Help the child rehearse resisting possible sexual advances by making up possible situations and asking a child what they would do in that situation. Again, this empowers the child to say no, run away, and tell someone they trust what happened.

8. Know how your agency wants you to handle disclosures of sexual abuse.
Often children do not disclose they have been sexually abused until they are in foster care. Some children wait until they feel secure before sharing details of things that have happened to them.

Most agencies do not want resource families to ask for details; the agency wants to refer the child to someone who will interview them about the situation. Too much questioning by the foster parent can make the court case complicated. Be clear how your agency wants you to handle these difficult conversations.

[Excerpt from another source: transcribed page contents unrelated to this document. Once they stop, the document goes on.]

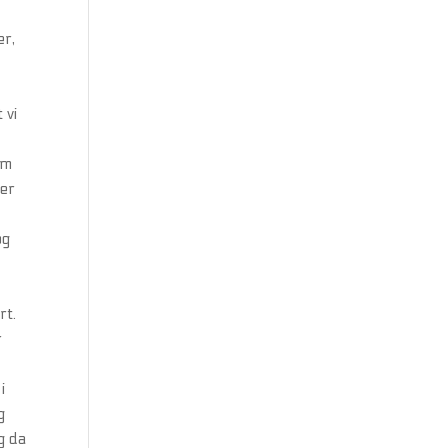
er,
 vi
om
ler
og
rt.
r
i
g
g da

9. Ensure the school knows who is approved to pick up the child.
It is not enough to give names of individuals who are approved to pick up the child. Work with your agency to provide photographs of those individuals.

10. Don’t try to go it alone.
There are common behaviors of sexually abused children that challenge caregivers. Masturbating in public, lack of boundaries, and sexually playing with toys are a few examples. These behaviors can be replaced with more appropriate ones if patiently taught by caring foster or adoptive parents. But this isn’t one person’s job: it is the treatment team’s responsibility to do this together (Foster, 2000).

Perhaps this is the most important message of all: keeping the child safe is a TEAM effort and responsibility. We may not be able to resolve everything our children experience, but we can work together to give them a chance to have a good life.

Joanne Scaturro is a Program Consultant with the NC Division of Social Services Child Welfare Staff Development Team

Stay Up-to-Date about Internet and Phone Safety

Most children are teaching us about the Internet, cell phones, and social networking! But the reality is, young people with histories of sexual abuse are at higher risk of online sexual exploitation than are other children (Brown, et al., 2009). Sending personal information or talking online to strangers about sex puts children at the greatest risk, since these actions make them most likely to receive solicitations (Grayson, 2010). Here are some websites to help you keep kids safe.

a) Federal Bureau of Investigation: A Parent’s Guide to Internet Safety (www.fbi.gov). Scroll down to “What Are Signs Your Child Might Be At Risk Online?” for ways to recognize possible child abuse, particularly sexual abuse, on the Internet and what to do to prevent and resolve it.

b) Internet Safety Tips for Caregivers (http://www.wifostercareandadoption.org/library/392/internetsafety.pdf). This tip sheet from Adoption Resources of Wisconsin provides clear and helpful information for keeping children safe online.

c) NetSmartz (www.netsmartz.org). Provides resources for parents and guardians, educators, law enforcement, teens and kids. There is also a Spanish online resource.